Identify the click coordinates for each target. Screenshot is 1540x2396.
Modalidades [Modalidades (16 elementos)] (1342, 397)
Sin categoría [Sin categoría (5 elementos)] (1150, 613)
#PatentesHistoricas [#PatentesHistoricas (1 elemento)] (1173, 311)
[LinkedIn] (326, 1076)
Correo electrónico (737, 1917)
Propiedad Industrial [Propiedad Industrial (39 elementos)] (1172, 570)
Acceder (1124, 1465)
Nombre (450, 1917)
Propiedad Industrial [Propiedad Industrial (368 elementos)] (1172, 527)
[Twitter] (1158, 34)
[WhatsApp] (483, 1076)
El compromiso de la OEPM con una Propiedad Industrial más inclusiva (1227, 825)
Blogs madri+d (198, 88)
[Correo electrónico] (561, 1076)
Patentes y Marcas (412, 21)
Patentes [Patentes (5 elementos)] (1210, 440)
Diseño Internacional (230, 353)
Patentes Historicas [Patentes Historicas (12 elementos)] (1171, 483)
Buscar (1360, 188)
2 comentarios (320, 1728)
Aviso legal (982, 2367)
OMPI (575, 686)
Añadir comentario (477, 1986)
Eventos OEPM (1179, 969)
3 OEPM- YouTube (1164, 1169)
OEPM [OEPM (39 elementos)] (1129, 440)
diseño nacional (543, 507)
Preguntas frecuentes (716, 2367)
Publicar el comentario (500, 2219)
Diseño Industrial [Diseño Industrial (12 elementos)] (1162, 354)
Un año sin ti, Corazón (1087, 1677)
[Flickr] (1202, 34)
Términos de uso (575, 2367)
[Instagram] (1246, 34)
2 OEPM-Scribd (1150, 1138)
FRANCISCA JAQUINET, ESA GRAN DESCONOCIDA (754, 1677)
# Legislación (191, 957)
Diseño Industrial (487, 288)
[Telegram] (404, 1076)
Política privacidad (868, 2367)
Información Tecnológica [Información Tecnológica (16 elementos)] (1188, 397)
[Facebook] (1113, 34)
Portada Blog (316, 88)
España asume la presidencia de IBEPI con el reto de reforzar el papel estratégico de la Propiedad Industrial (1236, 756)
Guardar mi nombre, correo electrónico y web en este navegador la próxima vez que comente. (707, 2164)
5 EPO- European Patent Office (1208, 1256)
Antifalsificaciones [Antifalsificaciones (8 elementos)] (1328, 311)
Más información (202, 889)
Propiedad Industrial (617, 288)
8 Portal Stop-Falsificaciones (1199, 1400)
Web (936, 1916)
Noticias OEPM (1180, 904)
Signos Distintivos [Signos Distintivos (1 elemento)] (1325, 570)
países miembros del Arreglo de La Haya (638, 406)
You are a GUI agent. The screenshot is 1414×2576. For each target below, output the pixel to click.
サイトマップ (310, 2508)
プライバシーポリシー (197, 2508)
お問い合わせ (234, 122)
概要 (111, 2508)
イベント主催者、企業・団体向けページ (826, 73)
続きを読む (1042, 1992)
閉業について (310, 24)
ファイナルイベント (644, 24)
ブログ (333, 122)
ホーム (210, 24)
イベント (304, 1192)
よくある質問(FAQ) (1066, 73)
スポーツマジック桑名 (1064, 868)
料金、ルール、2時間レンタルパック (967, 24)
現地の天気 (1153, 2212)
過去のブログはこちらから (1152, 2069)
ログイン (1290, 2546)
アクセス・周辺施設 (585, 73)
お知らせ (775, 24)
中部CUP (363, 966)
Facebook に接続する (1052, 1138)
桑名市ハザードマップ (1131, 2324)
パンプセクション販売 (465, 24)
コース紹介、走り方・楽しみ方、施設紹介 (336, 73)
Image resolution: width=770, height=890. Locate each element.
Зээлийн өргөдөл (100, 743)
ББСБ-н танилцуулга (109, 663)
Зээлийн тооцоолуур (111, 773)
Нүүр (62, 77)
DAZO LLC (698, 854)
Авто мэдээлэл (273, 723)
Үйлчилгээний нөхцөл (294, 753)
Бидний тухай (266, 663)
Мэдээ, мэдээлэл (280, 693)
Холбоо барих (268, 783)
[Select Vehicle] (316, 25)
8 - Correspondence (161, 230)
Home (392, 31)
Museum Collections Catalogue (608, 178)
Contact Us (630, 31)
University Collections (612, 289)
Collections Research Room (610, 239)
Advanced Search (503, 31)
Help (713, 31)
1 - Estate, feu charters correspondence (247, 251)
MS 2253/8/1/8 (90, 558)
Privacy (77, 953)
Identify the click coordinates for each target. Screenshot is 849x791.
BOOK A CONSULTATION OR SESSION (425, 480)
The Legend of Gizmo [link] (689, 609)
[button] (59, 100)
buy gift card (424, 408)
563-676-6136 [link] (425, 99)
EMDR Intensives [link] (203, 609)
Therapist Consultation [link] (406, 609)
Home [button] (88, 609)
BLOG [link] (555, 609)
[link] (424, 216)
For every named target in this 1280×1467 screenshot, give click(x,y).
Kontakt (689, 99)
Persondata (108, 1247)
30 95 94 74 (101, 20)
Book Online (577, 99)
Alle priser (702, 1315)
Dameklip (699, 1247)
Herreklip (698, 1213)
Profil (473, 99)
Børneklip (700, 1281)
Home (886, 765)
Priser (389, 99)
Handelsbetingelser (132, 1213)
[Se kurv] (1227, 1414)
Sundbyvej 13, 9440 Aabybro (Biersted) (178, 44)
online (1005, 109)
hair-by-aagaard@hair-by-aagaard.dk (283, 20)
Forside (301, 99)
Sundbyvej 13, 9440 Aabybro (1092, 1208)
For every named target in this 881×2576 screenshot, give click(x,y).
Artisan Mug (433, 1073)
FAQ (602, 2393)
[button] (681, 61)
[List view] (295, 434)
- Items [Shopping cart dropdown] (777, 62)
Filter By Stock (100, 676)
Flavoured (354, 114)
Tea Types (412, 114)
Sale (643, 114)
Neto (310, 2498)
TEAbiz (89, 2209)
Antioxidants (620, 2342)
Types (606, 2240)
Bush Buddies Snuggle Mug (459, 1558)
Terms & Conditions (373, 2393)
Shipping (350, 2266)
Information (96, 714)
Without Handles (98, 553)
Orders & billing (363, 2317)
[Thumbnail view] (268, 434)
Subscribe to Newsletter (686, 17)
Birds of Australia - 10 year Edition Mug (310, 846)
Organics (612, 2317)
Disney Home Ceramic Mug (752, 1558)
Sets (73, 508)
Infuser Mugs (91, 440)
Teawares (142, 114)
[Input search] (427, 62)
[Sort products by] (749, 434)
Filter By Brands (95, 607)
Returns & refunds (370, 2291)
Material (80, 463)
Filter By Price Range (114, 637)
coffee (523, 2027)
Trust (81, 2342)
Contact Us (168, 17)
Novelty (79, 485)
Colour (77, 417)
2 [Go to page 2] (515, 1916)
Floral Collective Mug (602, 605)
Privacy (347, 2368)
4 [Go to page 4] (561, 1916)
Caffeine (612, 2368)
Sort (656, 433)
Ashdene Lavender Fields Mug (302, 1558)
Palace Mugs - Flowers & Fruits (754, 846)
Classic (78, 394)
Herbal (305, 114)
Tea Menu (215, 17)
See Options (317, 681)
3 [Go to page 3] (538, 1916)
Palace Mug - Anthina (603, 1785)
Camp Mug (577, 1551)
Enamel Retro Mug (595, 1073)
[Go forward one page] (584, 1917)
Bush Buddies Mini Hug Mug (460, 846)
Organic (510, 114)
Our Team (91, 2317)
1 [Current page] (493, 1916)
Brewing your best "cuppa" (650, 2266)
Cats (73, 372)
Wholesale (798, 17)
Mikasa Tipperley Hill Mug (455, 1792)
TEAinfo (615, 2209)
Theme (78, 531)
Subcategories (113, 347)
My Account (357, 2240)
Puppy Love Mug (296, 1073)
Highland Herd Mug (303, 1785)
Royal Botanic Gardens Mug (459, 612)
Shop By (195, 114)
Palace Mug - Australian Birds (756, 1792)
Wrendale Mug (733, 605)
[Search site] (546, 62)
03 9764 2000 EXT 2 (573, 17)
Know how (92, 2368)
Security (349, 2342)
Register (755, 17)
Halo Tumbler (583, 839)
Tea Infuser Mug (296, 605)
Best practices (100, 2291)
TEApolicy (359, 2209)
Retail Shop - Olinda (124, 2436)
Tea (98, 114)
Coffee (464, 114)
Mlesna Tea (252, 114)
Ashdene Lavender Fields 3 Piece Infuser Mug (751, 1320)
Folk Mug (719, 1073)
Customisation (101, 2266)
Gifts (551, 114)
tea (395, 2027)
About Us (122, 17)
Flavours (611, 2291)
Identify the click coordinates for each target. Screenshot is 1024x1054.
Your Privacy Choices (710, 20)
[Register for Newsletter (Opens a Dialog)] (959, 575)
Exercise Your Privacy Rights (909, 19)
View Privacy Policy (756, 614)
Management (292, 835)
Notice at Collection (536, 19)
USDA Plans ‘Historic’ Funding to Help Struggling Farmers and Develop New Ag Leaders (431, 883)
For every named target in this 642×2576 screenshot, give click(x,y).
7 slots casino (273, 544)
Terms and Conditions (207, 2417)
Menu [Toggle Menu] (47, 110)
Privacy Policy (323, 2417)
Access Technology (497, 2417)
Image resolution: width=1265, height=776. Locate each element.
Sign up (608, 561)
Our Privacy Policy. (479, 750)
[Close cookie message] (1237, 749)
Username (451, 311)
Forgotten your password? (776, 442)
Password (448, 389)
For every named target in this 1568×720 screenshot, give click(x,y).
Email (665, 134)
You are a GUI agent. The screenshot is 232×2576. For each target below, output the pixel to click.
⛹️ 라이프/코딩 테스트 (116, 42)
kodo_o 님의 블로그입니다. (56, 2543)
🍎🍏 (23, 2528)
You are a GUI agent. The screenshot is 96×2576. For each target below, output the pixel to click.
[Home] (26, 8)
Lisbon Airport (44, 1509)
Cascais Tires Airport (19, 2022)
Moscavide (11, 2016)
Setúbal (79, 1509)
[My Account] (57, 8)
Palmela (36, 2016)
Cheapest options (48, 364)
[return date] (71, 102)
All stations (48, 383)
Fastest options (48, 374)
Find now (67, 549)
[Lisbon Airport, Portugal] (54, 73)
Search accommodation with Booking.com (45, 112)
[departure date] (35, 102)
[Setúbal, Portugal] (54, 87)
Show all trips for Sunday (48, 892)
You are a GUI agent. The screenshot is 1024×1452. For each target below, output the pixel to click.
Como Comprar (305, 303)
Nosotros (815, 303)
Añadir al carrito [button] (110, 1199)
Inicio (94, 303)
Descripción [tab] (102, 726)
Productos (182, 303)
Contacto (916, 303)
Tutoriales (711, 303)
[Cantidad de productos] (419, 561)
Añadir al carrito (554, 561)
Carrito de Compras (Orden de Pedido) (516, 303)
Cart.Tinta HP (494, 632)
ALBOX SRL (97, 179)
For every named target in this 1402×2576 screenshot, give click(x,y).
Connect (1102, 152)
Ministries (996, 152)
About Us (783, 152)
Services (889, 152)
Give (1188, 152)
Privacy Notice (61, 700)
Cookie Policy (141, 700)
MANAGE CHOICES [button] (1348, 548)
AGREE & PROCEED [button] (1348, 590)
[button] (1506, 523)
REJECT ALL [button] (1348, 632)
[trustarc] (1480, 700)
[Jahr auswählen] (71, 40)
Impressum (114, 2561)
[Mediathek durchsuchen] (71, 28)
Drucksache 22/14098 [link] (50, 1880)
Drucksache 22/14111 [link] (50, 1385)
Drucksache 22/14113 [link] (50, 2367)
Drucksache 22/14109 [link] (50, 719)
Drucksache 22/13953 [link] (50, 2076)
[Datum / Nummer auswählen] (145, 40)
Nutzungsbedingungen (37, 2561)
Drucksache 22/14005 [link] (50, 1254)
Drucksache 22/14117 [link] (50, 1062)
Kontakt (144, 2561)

WORK ORDER —
Retype the listing from its first line onward, stopping after the line that contains "[LinkedIn] (326, 1076)" has been retyped in full.

SOLUTION TO THE EXERCISE —
Identify the click coordinates for each target. Screenshot is 1540x2396.
Modalidades [Modalidades (16 elementos)] (1342, 397)
Sin categoría [Sin categoría (5 elementos)] (1150, 613)
#PatentesHistoricas [#PatentesHistoricas (1 elemento)] (1173, 311)
[LinkedIn] (326, 1076)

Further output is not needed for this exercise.